### [REQUIREMENT]
Print the lines that start the entries and continue through the one holding "Lucrarea „Castrul auxiliar", please, exactly and with the pictures omitted.

Page-level text extractions
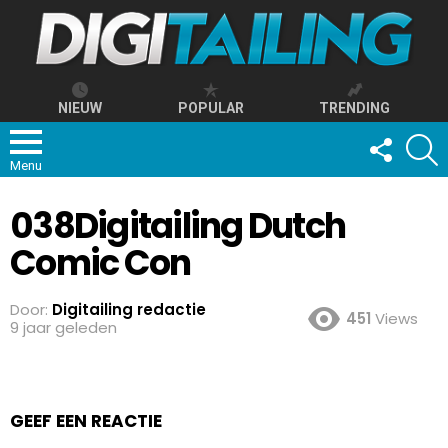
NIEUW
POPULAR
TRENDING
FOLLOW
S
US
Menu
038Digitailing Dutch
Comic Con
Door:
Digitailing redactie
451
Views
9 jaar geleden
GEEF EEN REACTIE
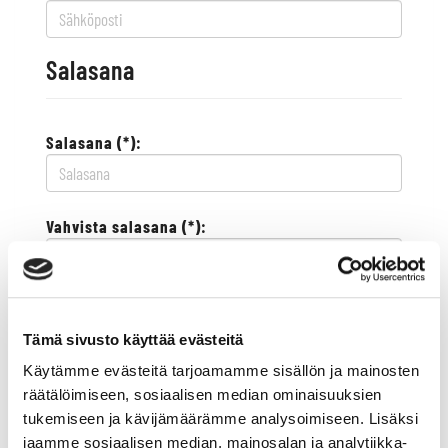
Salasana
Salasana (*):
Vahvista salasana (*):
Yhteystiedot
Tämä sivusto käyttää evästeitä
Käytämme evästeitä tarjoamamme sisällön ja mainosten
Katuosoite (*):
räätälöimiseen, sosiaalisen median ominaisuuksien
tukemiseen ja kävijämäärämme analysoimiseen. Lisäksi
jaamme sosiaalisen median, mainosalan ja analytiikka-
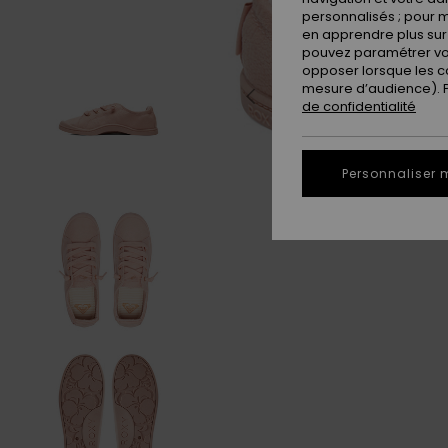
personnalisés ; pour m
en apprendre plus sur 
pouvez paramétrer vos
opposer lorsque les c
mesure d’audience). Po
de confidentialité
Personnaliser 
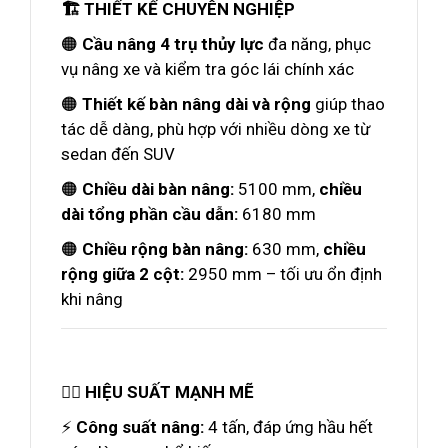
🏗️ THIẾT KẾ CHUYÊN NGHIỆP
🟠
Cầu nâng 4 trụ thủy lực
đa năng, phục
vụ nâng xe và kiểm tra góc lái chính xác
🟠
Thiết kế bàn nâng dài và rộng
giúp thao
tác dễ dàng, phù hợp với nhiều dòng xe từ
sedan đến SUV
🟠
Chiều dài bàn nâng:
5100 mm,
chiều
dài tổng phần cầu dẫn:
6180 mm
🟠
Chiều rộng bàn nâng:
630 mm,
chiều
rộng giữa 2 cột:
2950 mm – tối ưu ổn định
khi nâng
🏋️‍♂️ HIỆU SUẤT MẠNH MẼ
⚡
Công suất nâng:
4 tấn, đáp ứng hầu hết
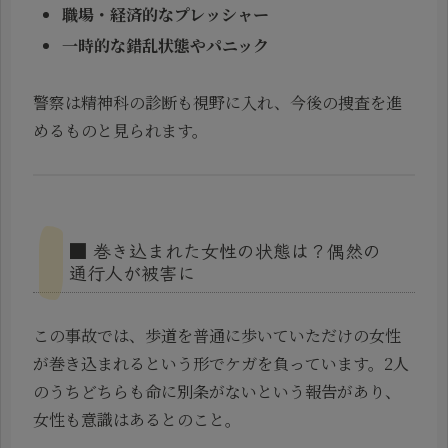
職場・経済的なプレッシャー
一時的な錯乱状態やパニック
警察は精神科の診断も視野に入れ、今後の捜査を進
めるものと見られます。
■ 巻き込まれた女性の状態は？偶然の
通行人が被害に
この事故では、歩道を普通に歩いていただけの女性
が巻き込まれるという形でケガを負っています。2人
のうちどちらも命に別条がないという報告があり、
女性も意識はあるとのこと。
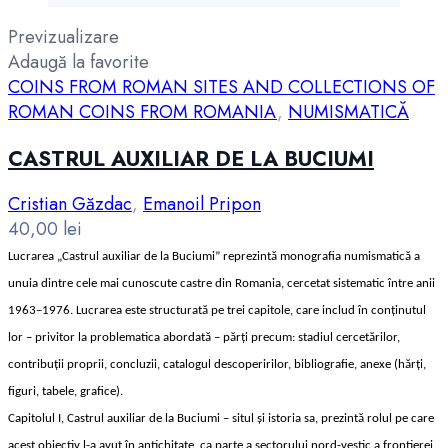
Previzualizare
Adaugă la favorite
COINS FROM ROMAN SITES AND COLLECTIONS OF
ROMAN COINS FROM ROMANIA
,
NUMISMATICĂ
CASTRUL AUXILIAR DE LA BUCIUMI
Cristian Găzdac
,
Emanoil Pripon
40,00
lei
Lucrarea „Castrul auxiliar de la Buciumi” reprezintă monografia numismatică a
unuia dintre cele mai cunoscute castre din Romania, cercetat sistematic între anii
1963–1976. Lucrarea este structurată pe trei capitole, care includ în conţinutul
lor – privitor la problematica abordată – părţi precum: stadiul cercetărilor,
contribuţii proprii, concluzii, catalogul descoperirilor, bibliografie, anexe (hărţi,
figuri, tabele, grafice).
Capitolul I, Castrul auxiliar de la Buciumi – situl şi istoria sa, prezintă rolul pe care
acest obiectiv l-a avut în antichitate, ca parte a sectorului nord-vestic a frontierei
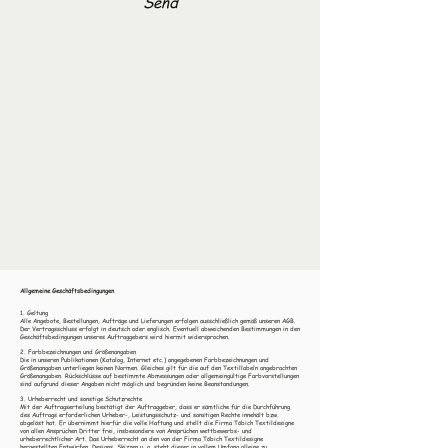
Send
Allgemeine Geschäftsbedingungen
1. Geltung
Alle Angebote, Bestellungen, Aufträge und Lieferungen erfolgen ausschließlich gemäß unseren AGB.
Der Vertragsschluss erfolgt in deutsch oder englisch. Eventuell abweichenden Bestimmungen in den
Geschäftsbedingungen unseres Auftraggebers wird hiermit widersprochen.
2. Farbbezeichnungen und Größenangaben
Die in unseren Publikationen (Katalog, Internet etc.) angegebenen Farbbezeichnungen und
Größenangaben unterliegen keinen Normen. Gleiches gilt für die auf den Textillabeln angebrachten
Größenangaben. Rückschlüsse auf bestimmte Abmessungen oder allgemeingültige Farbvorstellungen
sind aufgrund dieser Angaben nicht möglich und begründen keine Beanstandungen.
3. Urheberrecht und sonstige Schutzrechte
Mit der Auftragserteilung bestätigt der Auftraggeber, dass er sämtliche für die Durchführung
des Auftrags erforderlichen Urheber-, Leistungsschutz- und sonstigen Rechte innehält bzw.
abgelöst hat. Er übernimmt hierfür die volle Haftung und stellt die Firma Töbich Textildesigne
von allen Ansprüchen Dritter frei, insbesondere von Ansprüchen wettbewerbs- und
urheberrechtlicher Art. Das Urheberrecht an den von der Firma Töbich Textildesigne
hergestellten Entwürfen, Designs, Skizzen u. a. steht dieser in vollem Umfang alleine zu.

### [COMPLETED EXERCISE]
NIEUW
POPULAR
TRENDING
FOLLOW
S
US
Menu
038Digitailing Dutch
Comic Con
Door:
Digitailing redactie
451
Views
9 jaar geleden
GEEF EEN REACTIE
Salasana
Salasana (*):
Vahvista salasana (*):
Yhteystiedot
Tämä sivusto käyttää evästeitä
Käytämme evästeitä tarjoamamme sisällön ja mainosten
Katuosoite (*):
räätälöimiseen, sosiaalisen median ominaisuuksien
tukemiseen ja kävijämäärämme analysoimiseen. Lisäksi
jaamme sosiaalisen median, mainosalan ja analytiikka-
personnalisés ; pour m
en apprendre plus sur 
pouvez paramétrer vos
opposer lorsque les c
mesure d’audience). Po
de confidentialité
Personnaliser 
🏗️ THIẾT KẾ CHUYÊN NGHIỆP
🟠
Cầu nâng 4 trụ thủy lực
đa năng, phục
vụ nâng xe và kiểm tra góc lái chính xác
🟠
Thiết kế bàn nâng dài và rộng
giúp thao
tác dễ dàng, phù hợp với nhiều dòng xe từ
sedan đến SUV
🟠
Chiều dài bàn nâng:
5100 mm,
chiều
dài tổng phần cầu dẫn:
6180 mm
🟠
Chiều rộng bàn nâng:
630 mm,
chiều
rộng giữa 2 cột:
2950 mm – tối ưu ổn định
khi nâng
🏋️‍♂️ HIỆU SUẤT MẠNH MẼ
⚡
Công suất nâng:
4 tấn, đáp ứng hầu hết
職場・経済的なプレッシャー
一時的な錯乱状態やパニック
警察は精神科の診断も視野に入れ、今後の捜査を進
めるものと見られます。
■ 巻き込まれた女性の状態は？偶然の
通行人が被害に
この事故では、歩道を普通に歩いていただけの女性
が巻き込まれるという形でケガを負っています。2人
のうちどちらも命に別条がないという報告があり、
女性も意識はあるとのこと。
Previzualizare
Adaugă la favorite
COINS FROM ROMAN SITES AND COLLECTIONS OF
ROMAN COINS FROM ROMANIA
,
NUMISMATICĂ
CASTRUL AUXILIAR DE LA BUCIUMI
Cristian Găzdac
,
Emanoil Pripon
40,00
lei
Lucrarea „Castrul auxiliar de la Buciumi” reprezintă monografia numismatică a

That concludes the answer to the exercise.